StoryCorps: Mary Wilkinson-Greenberg

By Andrew Parrella on Sunday, October 11, 2009.

Mary Wilkinson-Greenberg of Jackson had a special affinity for children, which led her to become a teacher. And the highlight of her life, she says, was the day she first held her son, Tim.

Mary: It was a very hard birth. He didn’t want to be born. I finally had to have an episiotomy and he came out, a beautiful baby. But they put him in the nursery and called Dr. MacDonald right away, the pediatrician, to come and check him over. And where I was sleeping in my bedroom I could hear Tim crying a loud hoarse cry. And then it stopped because Dr. Mac had come in to check him through and took him away and put him in an isolette and told me the next morning that Tim had pneumonia. And he had to be on drugs for about eight days.
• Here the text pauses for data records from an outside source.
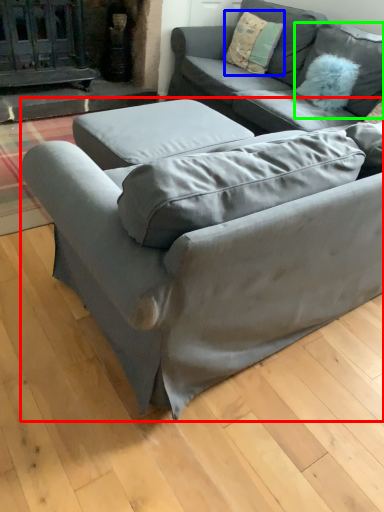 Question: Based on their relative distances, which object is nearer to studio couch (highlighted by a red box)? Choose from pillow (highlighted by a blue box) and pillow (highlighted by a green box).

Choices:
 (A) pillow
 (B) pillow

Answer: (B) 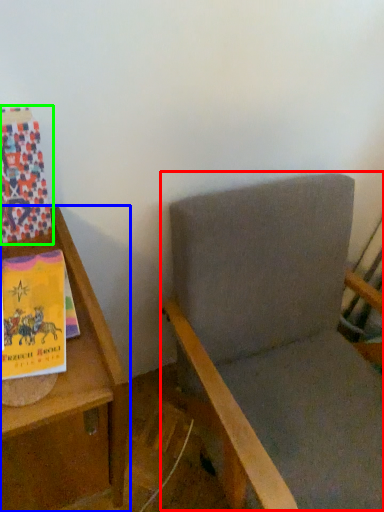 Question: Considering the real-world distances, which object is farthest from rocking chair (highlighted by a red box)? furniture (highlighted by a blue box) or paperback book (highlighted by a green box)?

Choices:
 (A) furniture
 (B) paperback book

Answer: (B) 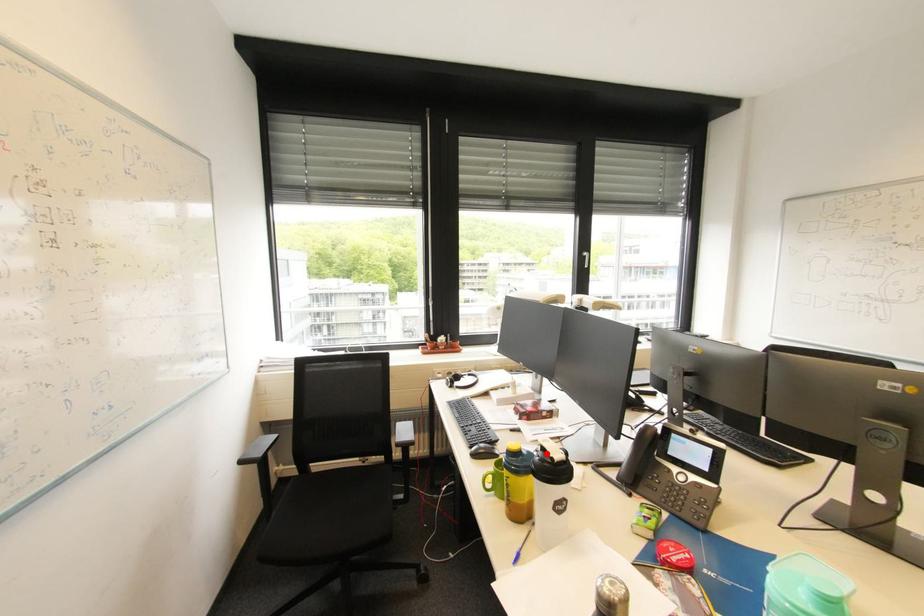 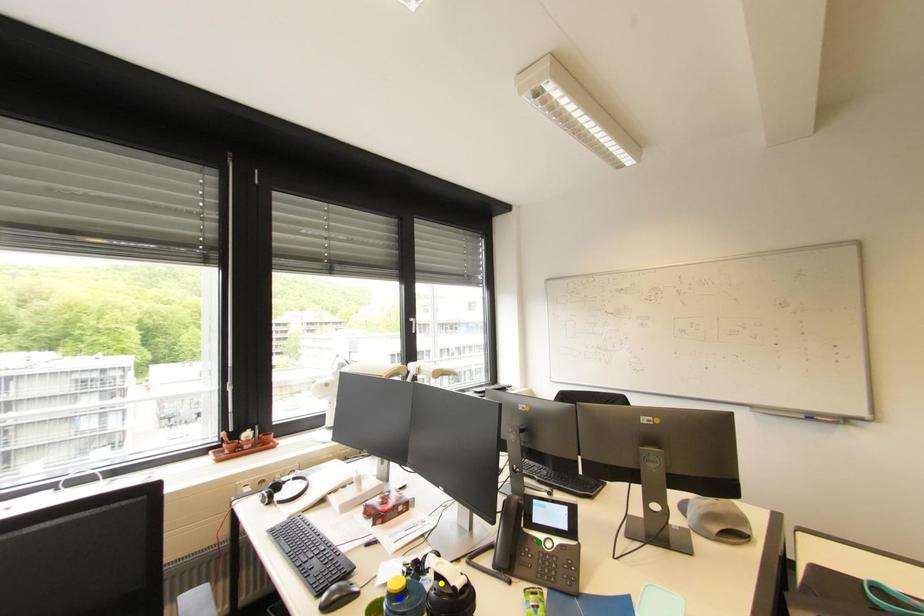 Question: I am providing you with two images of the same scene from different viewpoints. A red point is marked on the first image. You are given multiple points on the second image. Which point in image 2 is actually the same real-world point as the red point in image 1?

Choices:
 (A) blue point
 (B) yellow point
 (C) green point

Answer: (B) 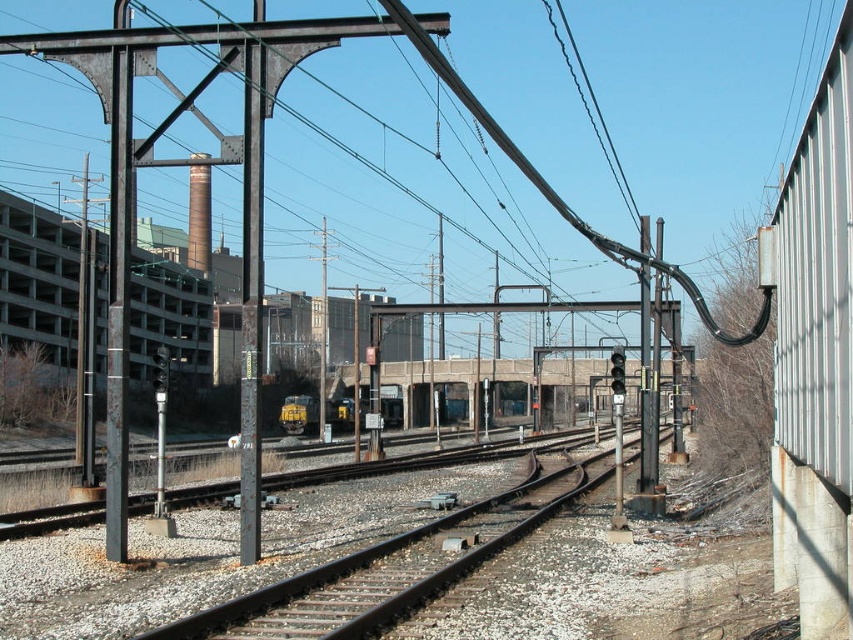 Is point (422, 586) behind point (590, 100)?

That is False.

Does smooth steel tracks at center have a greater width compared to black wire at upper center?

In fact, smooth steel tracks at center might be narrower than black wire at upper center.

Between point (338, 570) and point (589, 83), which one is positioned in front?

Point (338, 570) is in front.

Locate an element on the screen. smooth steel tracks at center is located at coordinates (381, 572).

Is the position of rusty metal pole at left less distant than that of black wire at upper center?

That is True.

Between point (123, 476) and point (567, 38), which one is positioned behind?

The point (567, 38) is more distant.

Is point (128, 152) positioned behind point (560, 51)?

No, (128, 152) is in front of (560, 51).

At what (x,y) coordinates should I click in order to perform the action: click on rusty metal pole at left. Please return your answer as a coordinate pair (x, y). This screenshot has width=853, height=640. Looking at the image, I should click on (119, 304).

Does rusty metal pole at center have a greater height compared to yellow matte train at center?

Yes, rusty metal pole at center is taller than yellow matte train at center.

Where is `rusty metal pole at center`? rusty metal pole at center is located at coordinates (251, 301).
And at the end of eight days I was all ready to take him home and Dr. Mac came in and said, “I’m sorry, but Tim was born without an esophagus.” So we had to take him over to Children’s Hospital right away. And I had seen him in the isolette, that’s all I ever saw. Dr. Mac saw the nurse take the baby out to put him in a carrier to take him over to Children’s Hospital and Dr. Mac said, “Wait. Let mum hold him.” And that was the first time I really held Tim.

But then he was operated on in Children’s Hospital. The doctor did a wonderful job and he was able to come home. What they did was opened up his chest, opened up the esophagus, pulled it down to connect to with the stomach. And where those stitches were they kept tightening up so that he would choke on any kind of solid food. He would choke and it would back up into his lungs.

So we had about three months of touch and go, whether he would live. One night Tim started to choke and turn blue, big blue splotches over his back. So I called Dr. Mac, and he lived about three blocks away. It was eleven o’clock at night and he came over in about two minutes in his shirt-sleeves. He put oxygen over Tim’s face right away, and the blueness went away and he was able to breathe sufficiently.